You could call it the “dative”, but it’s actually the “to/for”... Hungarian you just add “-nek” or “-nak” to the end. Which one you use only depends on the vowels in the word.

So Csillának adtam egy könyvet is I gave a book to Csilla. “In” Budapest is written as Budapesten. These “cases” don’t influence articles or adjectives and are a short list to learn, which you’d have to learn anyway in other languages as prepositions.

It takes some getting used to when you attach them to the end of the word rather than the beginning, and the only other trick is that if you use a demonstrative (“this” or “that”) it also gets attached to the word this/that. But that’s about it!"

"There is a terminology problem with Western approaches to Hungarian grammar. There are actually only three cases in Hungarian--nominative, accusative, and possessive. All the other things which some old-fashioned grammarians call "cases" are not cases at all but suffixed postpositions. For example, let's look at the noun kutya 'dog'. The nominative is kutya, the accusative is kutyát, and the first person singular possessive is kutyám. These are the three cases.

There are quite a few suffixed postpositions. For example, kutyában 'in the dog', kutyából 'out of the dog', kutyába 'into the dog', kutyán 'on the dog', kutyára 'onto the dog', kutyáról 'off of the dog', kutyának 'to the dog', kutyánál 'at the dog', kutyához 'toward the dog', kutyától 'away from the dog', etc. These are the things that old-fashioned grammars called "cases"."

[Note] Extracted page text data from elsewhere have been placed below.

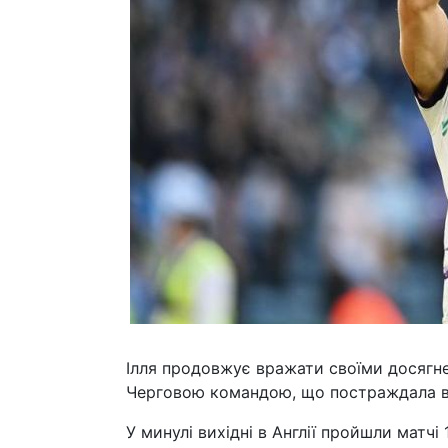
Ілля продовжує вражати своїми досягнен
Черговою командою, що постраждала ві
У минулі вихідні в Англії пройшли матч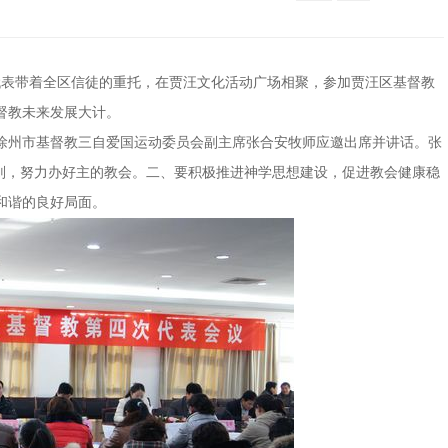
位代表带着全区信徒的重托，在贾汪文化活动广场相聚，参加贾汪区基督教
督教未来发展大计。
州市基督教三自爱国运动委员会副主席张合安牧师应邀出席并讲话。张
原则，努力办好主的教会。二、要积极推进神学思想建设，促进教会健康稳
和谐的良好局面。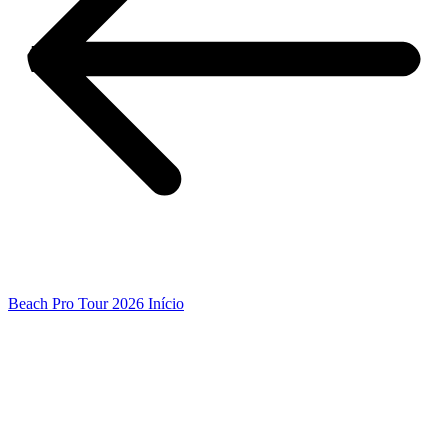
Beach Pro Tour 2026 Início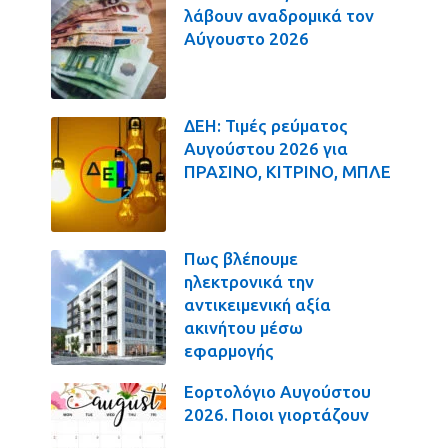
λάβουν αναδρομικά τον
Αύγουστο 2026
ΔΕΗ: Τιμές ρεύματος
Αυγούστου 2026 για
ΠΡΑΣΙΝΟ, ΚΙΤΡΙΝΟ, ΜΠΛΕ
Πως βλέπουμε
ηλεκτρονικά την
αντικειμενική αξία
ακινήτου μέσω
εφαρμογής
Εορτολόγιο Αυγούστου
2026. Ποιοι γιορτάζουν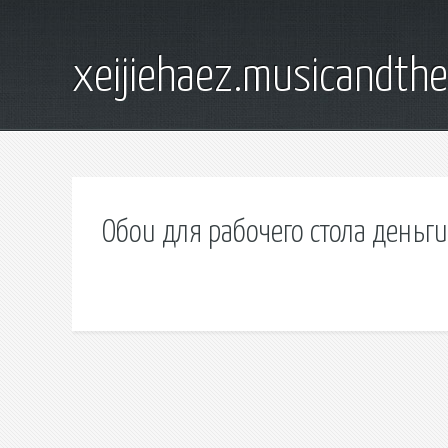
xeijiehaez.musicandth
Обои для рабочего стола деньги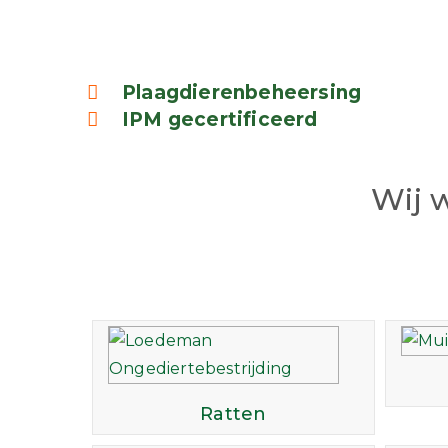
Plaagdierenbeheersing
IPM gecertificeerd
Wij 
Ratten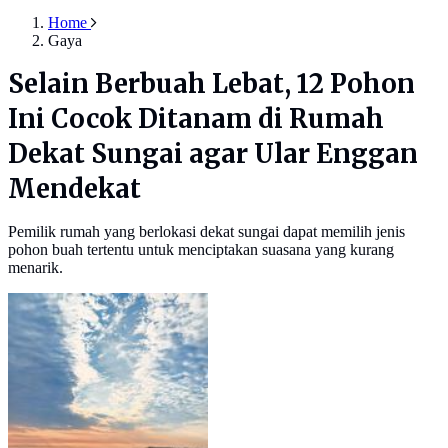
Home
Gaya
Selain Berbuah Lebat, 12 Pohon
Ini Cocok Ditanam di Rumah
Dekat Sungai agar Ular Enggan
Mendekat
Pemilik rumah yang berlokasi dekat sungai dapat memilih jenis
pohon buah tertentu untuk menciptakan suasana yang kurang
menarik.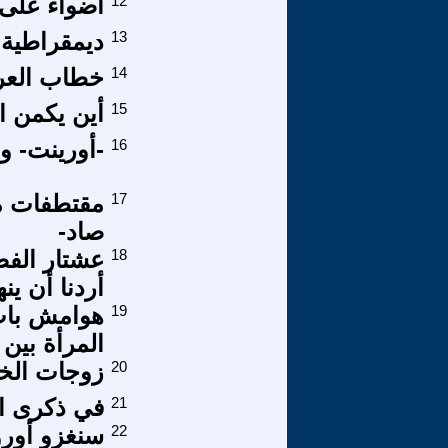
12
أضواء على 
13
ديمقراطية ا
14
خطاب العرش
15
أين يكمن ا
16
-أورينت- و
17
مقتطفات من
صاد-
18
أردنا أن ي
19
هوامش باب 
المرأة بين 
20
زوجات الخلي
21
في ذكرى اغ
22
سنغزو أوروب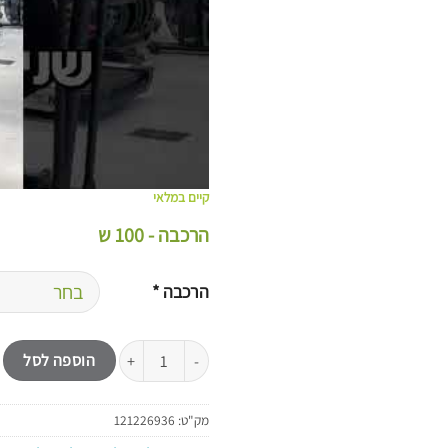
קיים במלאי
הרכבה - 100 ש
הרכבה
*
כמות של אליפטיקל מגנטי ביתי B-CORE Forma
הוספה לסל
מק"ט:
121226936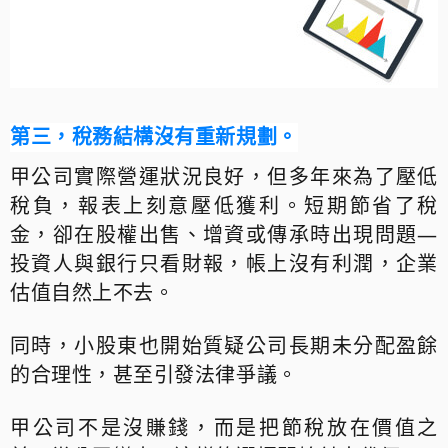
第三
，
稅務結構沒有
重新規劃
。
甲公司實際營運狀況良好，但多年來為了壓低
稅
負，報表上刻意壓低獲利。短期節省了
稅
金，卻在股權出售、增資或傳承時出現問題
—
投資人與銀行只看財報，帳上沒有利潤，企業
估
值
自然上不去。
同時，小股東也開始質疑公司長期未分配盈餘
的合理性，甚至引發法律爭議。
甲公司不是沒賺錢，而是把節稅放在價值之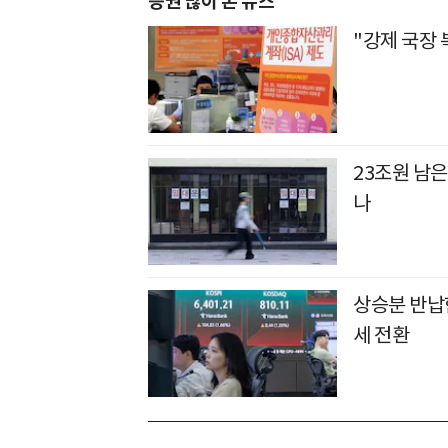
증권 많이 본 뉴스
"강제 국장 
23조원 남은
나
상승분 반납
세 전환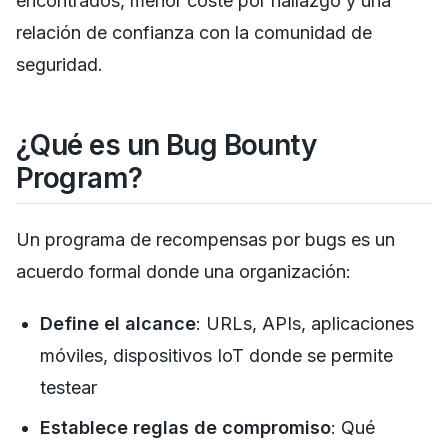
encontrados, menor coste por hallazgo y una
relación de confianza con la comunidad de
seguridad.
¿Qué es un Bug Bounty
Program?
Un programa de recompensas por bugs es un
acuerdo formal donde una organización:
Define el alcance
: URLs, APIs, aplicaciones
móviles, dispositivos IoT donde se permite
testear
Establece reglas de compromiso
: Qué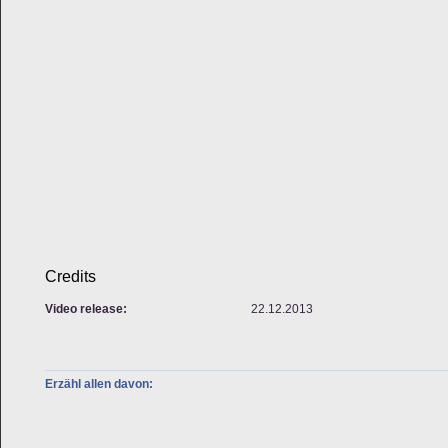
Credits
Video release:
22.12.2013
Erzähl allen davon: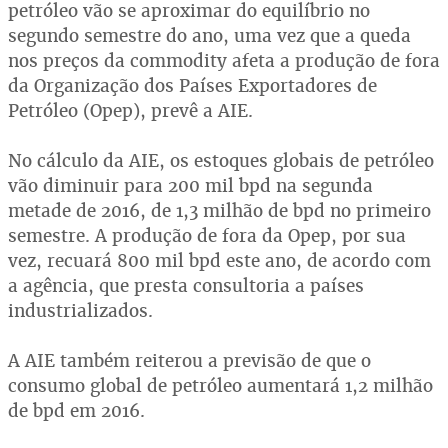
petróleo vão se aproximar do equilíbrio no
segundo semestre do ano, uma vez que a queda
nos preços da commodity afeta a produção de fora
da Organização dos Países Exportadores de
Petróleo (Opep), prevê a AIE.
No cálculo da AIE, os estoques globais de petróleo
vão diminuir para 200 mil bpd na segunda
metade de 2016, de 1,3 milhão de bpd no primeiro
semestre. A produção de fora da Opep, por sua
vez, recuará 800 mil bpd este ano, de acordo com
a agência, que presta consultoria a países
industrializados.
A AIE também reiterou a previsão de que o
consumo global de petróleo aumentará 1,2 milhão
de bpd em 2016.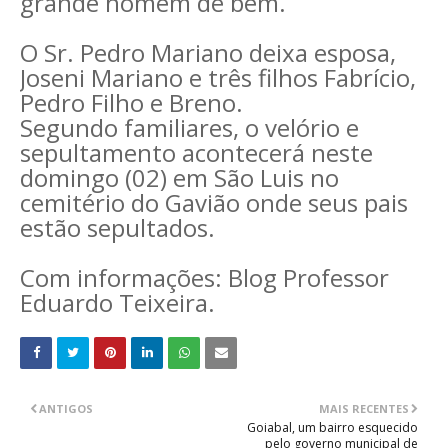
grande homem de bem.
O Sr. Pedro Mariano deixa esposa,
Joseni Mariano e três filhos Fabrício,
Pedro Filho e Breno.
Segundo familiares, o velório e
sepultamento acontecerá neste
domingo (02) em São Luis no
cemitério do Gavião onde seus pais
estão sepultados.
Com informações: Blog Professor
Eduardo Teixeira.
ANTIGOS
MAIS RECENTES
Goiabal, um bairro esquecido
pelo governo municipal de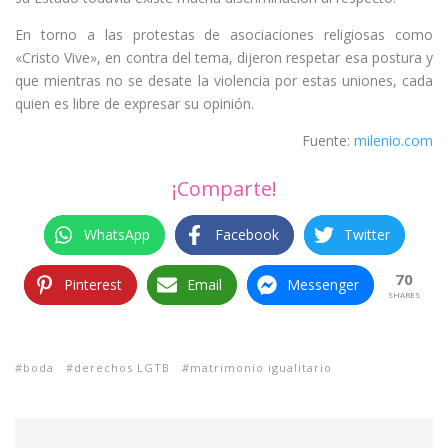
En torno a las protestas de asociaciones religiosas como
«Cristo Vive», en contra del tema, dijeron respetar esa postura y
que mientras no se desate la violencia por estas uniones, cada
quien es libre de expresar su opinión.
Fuente:
milenio.com
¡Comparte!
WhatsApp
Facebook
Twitter
70
Pinterest
Email
Messenger
SHARES
boda
derechos LGTB
matrimonio igualitario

Hungarian reference gives this list of cases/postpositions
-t - accusative - direct object of verbs
-nak/nek- dative - indirect object of verbs (for, to)
-ba/be- illative - into, to
-ban/ben - inessive - in, inside
-ból/ből - elative - out of, from
-hoz/hez/höz - allative - towards, to
-nál/nél - adessive - at, by
-tól/től - ablative - away from
-ra/re- sublative - onto, to
-n- superessive - on, in
-ról/ről - delative - from, from off; about
-val/vel - instrumental - with
-ért - causal-final - for, because of
-ig - terminative - until
-kor - temporal - age, -time, -hood, era
-vá/vé - translative - turning into
-féle - kinds of

I find it easier to understand the meaning of prepositions and cases when I go through another language I know, like Finnish, my mother tongue, or English.

I have also noticed that my husband finds it easier to learn the cases if he understand the Latin grammar names, because that explains when the case is being used, and gives him some help in translating the case to concepts he understands.
So -

* Nominative is "nominating" - naming. It's the "name" of the word, the basic form, the one mentioned in every dictionary.

* Accusative
is "accusing" - pointing to the origin or cause.
Accusative is the case of object.

"I pick an apple"

The apple is the object and would therefore be in accusative case in languages that has accusative case.

* Dative is "dating" - a little like accusative, as it indicates the indirect object of a verb.
I think it's easy to remember from German "für mich" - or in English "to me". When ever you would use "me" if I was the person, "indirect object" of the action - "He gave the apple to me" - you use dative.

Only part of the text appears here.